Differences in chromatin accessibility between renal cortex and inner medulla correlate with spatial differences in gene expression and are modulated by NFAT5 function

A spatial gene expression pattern between the cortex (CTX) and inner medulla (IM) of the kidney has been observed, but the underlying mechanisms are unclear. Understanding these mechanisms is essential for elucidating renal function. Using the Assay for Transposase-Accessible Chromatin with high-throughput sequencing (ATAC-seq) we analyzed the open chromatin structures and the involvement of epigenetic mechanisms in mediating gene expression differences between the renal CTX and IM. We also examined the role of the nuclear factor of activated T cells 5 (NFAT5), a key regulator of hypertonicity. ATAC-seq analysis was performed on CTX and IM samples from both wild-type (WT) and NFAT5 knockout (KO) mice.

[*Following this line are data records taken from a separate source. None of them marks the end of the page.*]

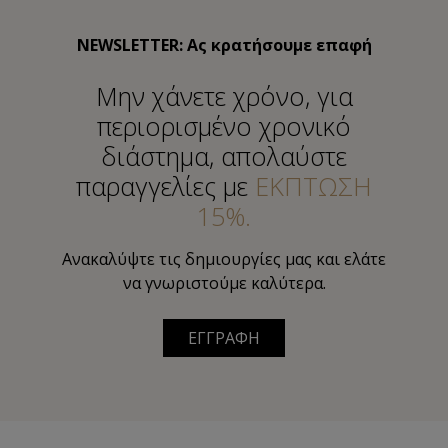
NEWSLETTER: Ας κρατήσουμε επαφή
Μην χάνετε χρόνο, για
περιορισμένο χρονικό
διάστημα, απολαύστε
παραγγελίες με
ΕΚΠΤΩΣΗ
15%.
Ανακαλύψτε τις δημιουργίες μας και ελάτε
να γνωριστούμε καλύτερα.
ΕΓΓΡΑΦΗ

This work demonstrates for the first time that these differences in gene expression between renal CTX and IM are associated with an epigenetic mechanism driven by chromatin accessibility, which is partially modulated by the nuclear factor of activated T-cells 5 (NFAT5) in mice. Furthermore, spatial localization and NFAT5-promoted chromatin accessibility correlate with differential gene expression and altered promoter binding motif enrichment in CTX and IM.

This study provides new insights into the spatial and NFAT5-mediated regulation of chromatin accessibility and gene expression in CTX and IM. This work advances our understanding of kidney physiology by uncovering previously unknown epigenetic factors influencing gene expression and provides a new perspective on renal adaptive mechanisms.

TRANSLATIONAL STATEMENT

The study reveals new insights into the spatial and epigenetic regulation of gene expression in the renal cortex (CTX) and inner medulla (IM) in the mouse kidney. We used the Assay for Transposase-Accessible Chromatin with High-Throughput Sequence Analysis (ATAC-seq) to identify a key role of NFAT5 in modulating chromatin accessibility and to uncover previously unknown epigenetic factors. This research enhances our understanding of renal physiology and has important implications for clinical care by providing insights into potential adaptive mechanisms in the kidney. These findings suggest future investigations targeting epigenetic signaling pathways for therapeutic intervention in renal diseases.